Arin and Sylvia’s developing romance highlights the ambiguity of Intimacy as Both Bridge and Battleground Between Oppressor and Oppressed especially as Sylvia realizes she’s attracted to him. She considers having sex with Arin, thinking how “a dark thrill raced through [her] at the thought of conquering the Nizahl Heir. Stealing a piece of Arin’s power in the surrender” (280). Sylvia frames her attraction to Arin through the context of power; she wants to rob Arin of his power through intimacy. Though they have grown in emotional intimacy and trust, Sylvia conceptualizes physical intimacy as a mimicry of the colonial violence of their kingdoms. Nizahl conquered Jasad, and Sylvia wants to conquer Arin from a place of both desire and violence. Intimacy serves as a bridge between them emotionally, but physical desire remains a battleground in which neither will surrender.
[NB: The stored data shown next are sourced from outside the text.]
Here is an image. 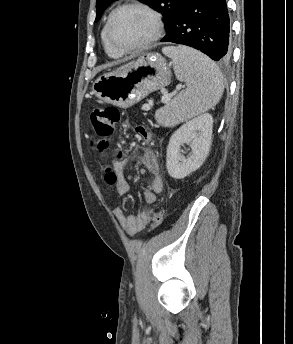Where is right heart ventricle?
I'll return each instance as SVG.
<instances>
[{
	"label": "right heart ventricle",
	"mask_w": 293,
	"mask_h": 344,
	"mask_svg": "<svg viewBox=\"0 0 293 344\" xmlns=\"http://www.w3.org/2000/svg\"><path fill=\"white\" fill-rule=\"evenodd\" d=\"M105 26L106 24L104 25L102 31H101V39H102V43H103V47H104V50L106 52V54L112 58V59H119L120 57H122L123 54H120L116 51H114L107 43V40H106V36H105Z\"/></svg>",
	"instance_id": "right-heart-ventricle-1"
}]
</instances>
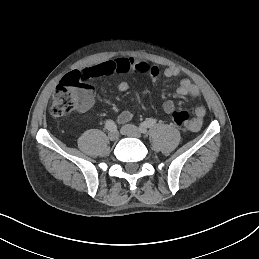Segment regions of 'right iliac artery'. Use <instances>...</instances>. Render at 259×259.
Returning a JSON list of instances; mask_svg holds the SVG:
<instances>
[{
	"instance_id": "1",
	"label": "right iliac artery",
	"mask_w": 259,
	"mask_h": 259,
	"mask_svg": "<svg viewBox=\"0 0 259 259\" xmlns=\"http://www.w3.org/2000/svg\"><path fill=\"white\" fill-rule=\"evenodd\" d=\"M105 127H106V129H108L110 131L116 130V124L112 120L106 121Z\"/></svg>"
}]
</instances>
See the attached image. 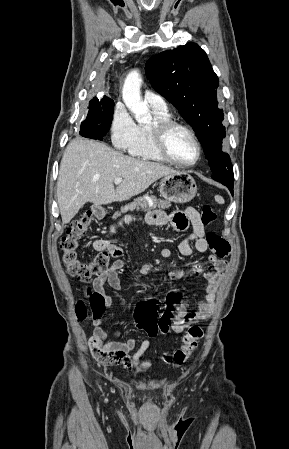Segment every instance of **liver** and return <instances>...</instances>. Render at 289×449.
Wrapping results in <instances>:
<instances>
[{
  "instance_id": "obj_1",
  "label": "liver",
  "mask_w": 289,
  "mask_h": 449,
  "mask_svg": "<svg viewBox=\"0 0 289 449\" xmlns=\"http://www.w3.org/2000/svg\"><path fill=\"white\" fill-rule=\"evenodd\" d=\"M174 173V169L123 155L103 143L72 140L63 154L57 181L62 222L69 223L87 202L102 205L126 201ZM116 178L123 181L115 189Z\"/></svg>"
}]
</instances>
During the first trial, Sylvia’s magic causes her to hallucinate a vision of Essiya, and this confrontation with her younger self emphasizes The Tension Between Personal Desire and Communal Obligation. Essiya’s words contain wisdom that reminds Sylvia of her obligation to Jasad. She says, “You blame Hanim for hardening your heart, but she is dead. Your heart belongs to you again, and you refuse to give it over to Jasad” (356). Sylvia no longer suffers at the hands of Hanim and no longer must suppress her emotions to survive. She can embrace emotional vulnerability and fight for Jasad, but she refuses, still focused on her individual survival in the Alcalah. Essiya asks Sylvia a pointed question: “All your choices require sacrifice. The question is, what are you willing to lose?” (357). Though Sylvia once said to Fairel that there is “no such thing as a worthy sacrifice,” Sylvia must wrestle with what she’s willing to give up for those she loves, foreshadowing her ultimate sacrifice for Sefa and Marek in the final chapters of the novel (79).